_Records from a collection_:
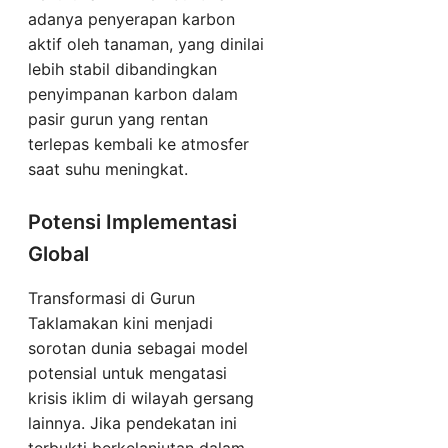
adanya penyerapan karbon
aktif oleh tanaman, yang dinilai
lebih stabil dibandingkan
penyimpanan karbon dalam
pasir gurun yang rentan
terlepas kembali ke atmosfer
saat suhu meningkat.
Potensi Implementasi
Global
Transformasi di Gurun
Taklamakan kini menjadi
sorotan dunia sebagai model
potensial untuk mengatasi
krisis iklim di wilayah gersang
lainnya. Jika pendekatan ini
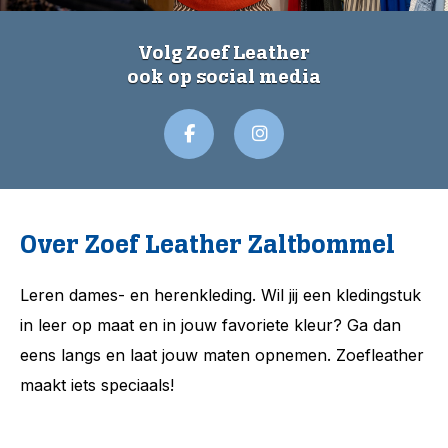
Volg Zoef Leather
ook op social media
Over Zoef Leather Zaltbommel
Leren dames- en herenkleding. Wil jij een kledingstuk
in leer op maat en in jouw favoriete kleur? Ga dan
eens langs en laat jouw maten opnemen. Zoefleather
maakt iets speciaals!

--

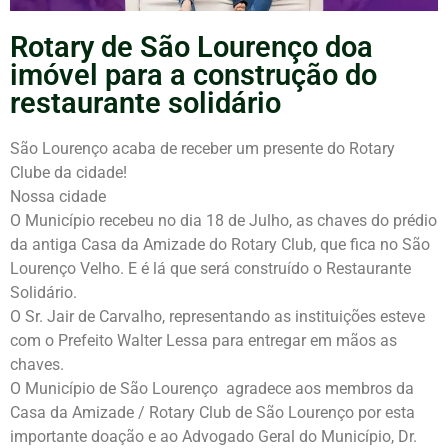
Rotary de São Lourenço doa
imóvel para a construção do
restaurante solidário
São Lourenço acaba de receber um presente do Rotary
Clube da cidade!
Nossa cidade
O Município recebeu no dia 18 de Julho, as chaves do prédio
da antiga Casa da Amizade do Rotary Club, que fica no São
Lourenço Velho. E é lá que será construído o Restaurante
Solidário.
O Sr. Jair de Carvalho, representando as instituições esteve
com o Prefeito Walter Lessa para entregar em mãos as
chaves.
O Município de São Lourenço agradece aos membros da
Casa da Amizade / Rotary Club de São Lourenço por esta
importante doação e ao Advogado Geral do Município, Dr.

_ACTION ITEM_:
Reproduce every line above containing "para".

_RESPONSE FOR THIS EXERCISE_:
imóvel para a construção do
com o Prefeito Walter Lessa para entregar em mãos as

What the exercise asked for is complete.